There are (at least) three distinct problems with searching UserBase; they are (in order of increasing obscurity to regular readers and utility to writers and administrators):

  • Using the search box gives unhelpful and possibly incomplete results
  • Using What links here doesn't find Special:myLanguage links
  • Using DPL yields incomplete results

The search box

The problem: The query searches both page names and page content (by default only the main namespace). This means you will often get hits for pages in many different languages, and the search results are presented in no particular order, so frequently the results are if not useless at least unreasonably difficult to use.
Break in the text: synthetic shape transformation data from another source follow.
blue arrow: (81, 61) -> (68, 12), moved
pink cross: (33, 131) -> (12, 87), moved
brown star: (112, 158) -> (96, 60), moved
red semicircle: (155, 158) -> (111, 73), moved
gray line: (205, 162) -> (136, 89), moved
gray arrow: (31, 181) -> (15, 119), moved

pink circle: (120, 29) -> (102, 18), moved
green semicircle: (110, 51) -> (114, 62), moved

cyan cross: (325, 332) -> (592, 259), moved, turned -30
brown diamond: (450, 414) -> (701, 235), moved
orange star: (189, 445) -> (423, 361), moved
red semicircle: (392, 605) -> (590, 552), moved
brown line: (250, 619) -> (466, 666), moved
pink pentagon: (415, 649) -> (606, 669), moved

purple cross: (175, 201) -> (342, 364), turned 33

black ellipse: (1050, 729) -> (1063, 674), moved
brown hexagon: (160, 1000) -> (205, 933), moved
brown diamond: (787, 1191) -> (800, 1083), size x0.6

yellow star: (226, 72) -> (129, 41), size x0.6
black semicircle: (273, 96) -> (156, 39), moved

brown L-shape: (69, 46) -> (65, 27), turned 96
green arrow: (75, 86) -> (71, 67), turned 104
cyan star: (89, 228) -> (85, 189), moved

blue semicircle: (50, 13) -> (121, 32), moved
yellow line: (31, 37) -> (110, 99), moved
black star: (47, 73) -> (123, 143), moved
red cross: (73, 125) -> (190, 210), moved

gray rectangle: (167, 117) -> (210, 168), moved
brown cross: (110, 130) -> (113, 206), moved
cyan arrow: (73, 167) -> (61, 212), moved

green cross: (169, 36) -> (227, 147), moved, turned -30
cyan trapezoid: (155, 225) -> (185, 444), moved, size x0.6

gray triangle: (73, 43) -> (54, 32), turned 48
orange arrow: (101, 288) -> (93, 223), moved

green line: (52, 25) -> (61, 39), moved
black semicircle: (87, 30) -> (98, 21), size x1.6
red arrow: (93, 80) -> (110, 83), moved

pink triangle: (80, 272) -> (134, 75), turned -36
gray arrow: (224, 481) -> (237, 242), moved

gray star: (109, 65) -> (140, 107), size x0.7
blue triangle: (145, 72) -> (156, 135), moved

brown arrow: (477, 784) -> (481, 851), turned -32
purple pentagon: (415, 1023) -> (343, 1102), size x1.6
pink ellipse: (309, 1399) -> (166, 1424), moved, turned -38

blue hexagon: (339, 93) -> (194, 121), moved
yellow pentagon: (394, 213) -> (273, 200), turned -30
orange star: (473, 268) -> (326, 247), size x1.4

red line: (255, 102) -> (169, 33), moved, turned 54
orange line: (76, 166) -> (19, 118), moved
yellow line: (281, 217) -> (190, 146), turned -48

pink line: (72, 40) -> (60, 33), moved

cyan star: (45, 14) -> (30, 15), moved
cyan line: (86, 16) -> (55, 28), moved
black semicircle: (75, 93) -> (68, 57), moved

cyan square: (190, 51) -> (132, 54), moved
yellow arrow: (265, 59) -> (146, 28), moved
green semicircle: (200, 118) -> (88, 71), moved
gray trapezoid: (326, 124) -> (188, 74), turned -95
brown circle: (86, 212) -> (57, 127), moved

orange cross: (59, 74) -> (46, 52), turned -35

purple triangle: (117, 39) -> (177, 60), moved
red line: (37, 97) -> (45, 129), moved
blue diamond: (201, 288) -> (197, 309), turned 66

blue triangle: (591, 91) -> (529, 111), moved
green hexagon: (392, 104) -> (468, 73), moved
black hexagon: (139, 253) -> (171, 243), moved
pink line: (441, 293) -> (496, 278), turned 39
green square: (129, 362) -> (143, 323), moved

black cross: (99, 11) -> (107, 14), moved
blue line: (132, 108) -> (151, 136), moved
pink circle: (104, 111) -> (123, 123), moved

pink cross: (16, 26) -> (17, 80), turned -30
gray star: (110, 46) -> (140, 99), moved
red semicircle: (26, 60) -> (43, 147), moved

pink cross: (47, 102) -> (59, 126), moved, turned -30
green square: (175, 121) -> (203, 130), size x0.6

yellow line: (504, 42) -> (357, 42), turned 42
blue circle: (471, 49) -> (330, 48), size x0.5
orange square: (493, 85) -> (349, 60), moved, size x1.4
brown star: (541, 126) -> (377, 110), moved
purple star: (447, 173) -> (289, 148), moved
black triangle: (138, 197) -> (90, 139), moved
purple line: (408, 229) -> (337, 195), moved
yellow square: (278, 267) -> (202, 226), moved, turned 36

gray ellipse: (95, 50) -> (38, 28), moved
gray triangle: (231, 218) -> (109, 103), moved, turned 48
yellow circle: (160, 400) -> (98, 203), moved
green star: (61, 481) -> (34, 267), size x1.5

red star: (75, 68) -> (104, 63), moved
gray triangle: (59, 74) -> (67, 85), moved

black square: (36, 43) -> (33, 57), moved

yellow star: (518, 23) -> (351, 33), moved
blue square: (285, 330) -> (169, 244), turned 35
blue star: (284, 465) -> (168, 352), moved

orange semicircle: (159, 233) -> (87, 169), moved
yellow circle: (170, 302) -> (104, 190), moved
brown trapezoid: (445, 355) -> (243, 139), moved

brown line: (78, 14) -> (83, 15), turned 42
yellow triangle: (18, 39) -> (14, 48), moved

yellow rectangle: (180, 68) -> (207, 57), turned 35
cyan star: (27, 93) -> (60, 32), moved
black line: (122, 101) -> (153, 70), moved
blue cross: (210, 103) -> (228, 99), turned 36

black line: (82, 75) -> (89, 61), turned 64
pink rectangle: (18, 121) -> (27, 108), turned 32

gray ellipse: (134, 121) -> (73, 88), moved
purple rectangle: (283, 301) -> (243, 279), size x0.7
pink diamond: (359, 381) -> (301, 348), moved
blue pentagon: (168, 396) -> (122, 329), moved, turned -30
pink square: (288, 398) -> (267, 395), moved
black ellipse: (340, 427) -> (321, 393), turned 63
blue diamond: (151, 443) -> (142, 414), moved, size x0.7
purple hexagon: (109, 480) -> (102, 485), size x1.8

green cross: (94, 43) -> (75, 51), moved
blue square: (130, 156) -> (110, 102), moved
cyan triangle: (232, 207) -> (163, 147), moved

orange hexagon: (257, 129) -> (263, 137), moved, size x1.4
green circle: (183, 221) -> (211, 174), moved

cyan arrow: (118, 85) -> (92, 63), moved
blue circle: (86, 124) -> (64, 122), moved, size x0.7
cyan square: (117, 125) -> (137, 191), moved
I'm not even sure we find all relevant hits. Last time I did a search for "Amarok/Man" I got two pages worth of results (about 40 pages in all) most of them translated pages. The search ought to have found all the Amarok Manual pages (and all their translations). In fact, only two English manual pages were found: Amarok/Manual/Various/FAQ and Amarok/Manual/Various/FAQ/en! (As an interesting side note, the search box query did find some pages containing a Special:myLanguage link!) (See following Note box.)

Note

This needs to be rechecked. My feeling is, that we usually get far more hits, so maybe this is a transient phenomenon. It's worrying none the less.

Update: The problem described above was caused by my searching on an incomplete page name. It seems, that is this case only the page contents is searched. Searching Amarok/Manual/ gives a lot of hits in many languages - including English!


Going to the advanced search page is no help at all; that just gives us the option to cast an even wider net, searching more namespaces. (Btw. translated pages all live in the main namespace. The namespace Translation holds individual translated units.)

What we should wish for in a general search:

  • Only results in the readers language by default
  • Some sort of Google-like prioritizing of results (?)
  • The option to specify desired language(s) as well as namespaces on the advanced page.
  • Search results should be comprehensive (fx, all Amarok manual pages should be found)

What Links Here

In its current form What Links Here is simply useless - it doesn't know about Translate links (Special:myLanguage), so it doesn't pick up most pages. Only lingering old style links are found (mostly on translated pages). We need a Translate-aware What Links Here replacement.

DPL

In theory DPL should be able to overcome the limitations of both of the other two options. Sadly that doesn't hold in the real world. For some queries it doesn't find all matching pages. Experiments shown on User:Claus chr/DPL/Test seems to indicate that some fixed capacity is exceeded. Sometimes performing a broad search on a pattern gives fewer results than searching for the same pattern in a narrower range of pages (fx searching only User namespace as opposed to searching both User and main namespace in one query). The results are very reproducible; always the same hits (and misses).

Note

The text on User:Claus chr/DPL/Test reflects my thoughts on the problem as they evolved in response to the experiments, so they should be most accurate (and confusing) towards the end of the page. Also the description does not match the results currently displayed; this is just because more pages have been added to UserBase since the test page was written. (Yes, more pages can lead to fewer hits - see above)


Update

We have an answer from the DPL forum: There is a limit to the number of pages considered when searching with 'includematch' (as we must). By default that limit is 500 pages. We can limit the number of pages considered by fx specifying a namespace, which is why we sometimes get more results from a narrower search. However, Main namespace alone contains 5.5k pages (and growing! - about 1000 translatable pages + translations + category pages, etc.). If we try to use 'titlematch' and 'notitlematch' to narrow the search we only make things worse, because in that case namespace filtering is turned off, which means that we get all the units in the translate system included (each unit is a separate page in Translation namespace); that would account for about 150k pages by my best guesstimate. Filtering those out would be possible if messy, and we would almost certainly filter out something that really should be included.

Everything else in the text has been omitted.